Chromosomal microarray analysis versus noninvasive prenatal testing in fetuses with increased nuchal translucency

Abstract

Abstract Objective To evaluate if the NT value of 2.5 mm ≤ NT < 3.0 mm is an appropriate indication for CMA tests among fetuses with isolated increased NT and NIPT is more suitable instead. Methods A total of 442 fetuses with NT ≥ 2.5 mm were included, in which 241 fetuses underwent karyotype. CMA tests were then carried out when cytogenic analysis showed normal chromosomes and CNV status was compared between 2.5 mm ≤ NT < 3.0 mm and ≥3.0 mm subgroups. For the NIPT evaluation, 201 of 442 fetuses with smaller increased NT (2.5 mm ≤ NT < 3.0 mm) was examined by either NIPT or karyotype. Results Of the 241 fetuses with NT ≥ 2.5 mm, 47(19.50%) were identified by karyotype with chromosomal abnormalities.

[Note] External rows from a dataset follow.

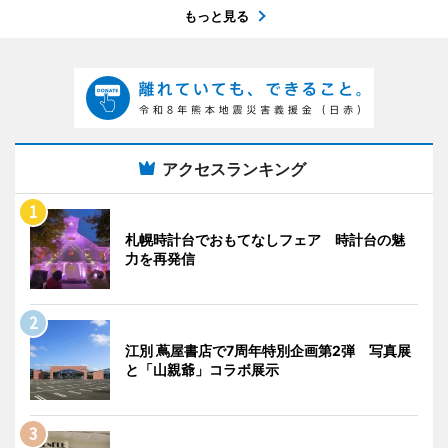
もっと見る
アクセスランキング
札幌時計台でおもてなしフェア 時計台の魅
力を再発信
江別 蔦屋書店で7周年特別企画第2弾 写真展
と「山親爺」コラボ展示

Among 194 cases with normal karyotype, CMA unraveled additional CNVs in 16(8.25%) cases, including 3(1.55%) pathogenic CNVs, 2(1.03%) likely pathogenic CNVs and 11(5.67%) VOUS. After the subgroup analysis, however, only one case (1.16%) of likely pathogenic was identified by CMA among 86 fetuses with NT between 2.5 mm and 3.0 mm, whereas the rest of 15 CNV cases were all presented in fetuses with NT ≥ 3.0 mm. For the NIPT evaluation, the detection rate of 201 fetuses with isolated increased NT between 2.5 and 3.0 mm was 3.98%, which was indifferent to karyotype with the rate of 5%. In comparison with fetuses with 2.5–3.0 mm combined with other risks, the detection rate of karyotype was 26.92%. Conclusion While no pathogenic CNVs were detected in fetuses, chromosomal aneuploidies and genomic imbalance were found to be the major type of abnormalities when NT was 2.5–3.0 mm. Therefore, our data suggested that CMA should not be recommended when fetuses with an NT value less than 3.0 mm. Instead, NIPT with similar rate of detection as karyotype was recommended for fetuses with isolated increased NT between 2.5 and 3.0 mm.